Okay, small rant over.

Since it’s food day at the blog, and in honor of my sea food rant (so Davey Jones [the Pirates of the Caribbean guy, not the Monkeys guy], would say, “I sea dead people”? [pun intended duh])–I lost my place. Oh, yeah, in honor of my sea food rant and my previous eBook (still $2.99 and cheap at the price) EEL’S REVERENCE (not about eels), I offer you this column I did for World Wide Recipes during September back in the year 2006:

Once upon a time, I was a member of The Society for Creative Anachronism, and retain a great love for many things medieval. More than a few of my entries will probably come from books left over from that other life, when I was the lady poet, Maude McEwen.

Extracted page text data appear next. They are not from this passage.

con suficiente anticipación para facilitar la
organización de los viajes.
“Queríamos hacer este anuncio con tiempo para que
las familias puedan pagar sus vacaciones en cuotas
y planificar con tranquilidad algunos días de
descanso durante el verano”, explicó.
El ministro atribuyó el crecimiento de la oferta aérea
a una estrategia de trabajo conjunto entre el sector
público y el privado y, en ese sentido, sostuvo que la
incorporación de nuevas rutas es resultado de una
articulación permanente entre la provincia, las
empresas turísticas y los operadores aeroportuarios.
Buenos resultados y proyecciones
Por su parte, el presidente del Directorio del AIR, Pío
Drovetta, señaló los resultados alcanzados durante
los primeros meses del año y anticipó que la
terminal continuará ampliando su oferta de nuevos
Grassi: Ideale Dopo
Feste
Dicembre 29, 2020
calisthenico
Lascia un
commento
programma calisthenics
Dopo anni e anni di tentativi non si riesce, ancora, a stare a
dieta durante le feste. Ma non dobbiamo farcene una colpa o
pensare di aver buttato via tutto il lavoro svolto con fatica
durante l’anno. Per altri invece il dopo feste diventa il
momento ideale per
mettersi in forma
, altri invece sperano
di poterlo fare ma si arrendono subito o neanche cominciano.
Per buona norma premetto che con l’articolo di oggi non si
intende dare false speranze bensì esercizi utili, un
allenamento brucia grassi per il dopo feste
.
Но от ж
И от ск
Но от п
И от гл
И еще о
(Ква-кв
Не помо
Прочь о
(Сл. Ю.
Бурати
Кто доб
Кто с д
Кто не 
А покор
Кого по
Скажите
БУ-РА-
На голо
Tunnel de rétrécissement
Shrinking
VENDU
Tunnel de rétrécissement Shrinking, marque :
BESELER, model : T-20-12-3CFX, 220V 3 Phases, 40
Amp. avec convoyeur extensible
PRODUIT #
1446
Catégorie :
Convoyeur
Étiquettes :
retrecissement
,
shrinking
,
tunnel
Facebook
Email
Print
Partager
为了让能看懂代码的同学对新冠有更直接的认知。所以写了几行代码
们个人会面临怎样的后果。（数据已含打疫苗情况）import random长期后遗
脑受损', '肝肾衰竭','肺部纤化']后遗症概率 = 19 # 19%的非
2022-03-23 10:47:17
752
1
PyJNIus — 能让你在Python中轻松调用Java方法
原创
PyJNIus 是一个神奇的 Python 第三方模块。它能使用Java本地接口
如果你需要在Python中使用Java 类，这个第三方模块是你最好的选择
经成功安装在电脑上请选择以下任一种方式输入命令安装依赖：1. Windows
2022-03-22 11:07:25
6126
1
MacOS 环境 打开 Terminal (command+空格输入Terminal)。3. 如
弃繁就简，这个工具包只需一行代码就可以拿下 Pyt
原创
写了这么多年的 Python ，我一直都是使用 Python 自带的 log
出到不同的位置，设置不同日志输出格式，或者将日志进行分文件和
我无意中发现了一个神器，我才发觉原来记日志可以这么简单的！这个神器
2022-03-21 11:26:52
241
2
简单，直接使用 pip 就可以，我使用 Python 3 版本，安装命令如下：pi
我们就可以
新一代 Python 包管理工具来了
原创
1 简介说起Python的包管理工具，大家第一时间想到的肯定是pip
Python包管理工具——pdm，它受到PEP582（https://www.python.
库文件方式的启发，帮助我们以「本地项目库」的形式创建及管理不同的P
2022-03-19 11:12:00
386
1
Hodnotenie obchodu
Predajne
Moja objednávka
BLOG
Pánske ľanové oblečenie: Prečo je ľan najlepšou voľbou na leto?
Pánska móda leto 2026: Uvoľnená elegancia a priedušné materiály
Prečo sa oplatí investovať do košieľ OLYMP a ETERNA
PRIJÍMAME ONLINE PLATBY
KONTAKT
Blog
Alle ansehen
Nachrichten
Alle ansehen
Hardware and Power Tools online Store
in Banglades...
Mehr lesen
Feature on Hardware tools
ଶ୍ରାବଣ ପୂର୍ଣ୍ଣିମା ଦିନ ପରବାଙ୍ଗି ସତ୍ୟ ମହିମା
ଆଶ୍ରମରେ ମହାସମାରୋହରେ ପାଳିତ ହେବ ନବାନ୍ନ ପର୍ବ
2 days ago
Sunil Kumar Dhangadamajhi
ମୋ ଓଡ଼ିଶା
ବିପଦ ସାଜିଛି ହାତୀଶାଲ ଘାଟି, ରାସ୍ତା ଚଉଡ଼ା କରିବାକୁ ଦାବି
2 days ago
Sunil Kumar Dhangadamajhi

Animals appear often in heraldry but, although we’re familiar with lions, serpents and birds, the humble fish also has its place: salmon, herring, cod, eels, whelks, scallops, crabs and crayfish. They’re usually represented alive, sometimes obviously swimming and sometimes in formation like members of an underwater chorus line. The poor lobster, alas, is usually represented only by his claw. The cod is sometimes shown prepared for winter storage: headless and open and apparently salted. Eels are sometimes shown peeking, in a row, over the edge of a cooking pot.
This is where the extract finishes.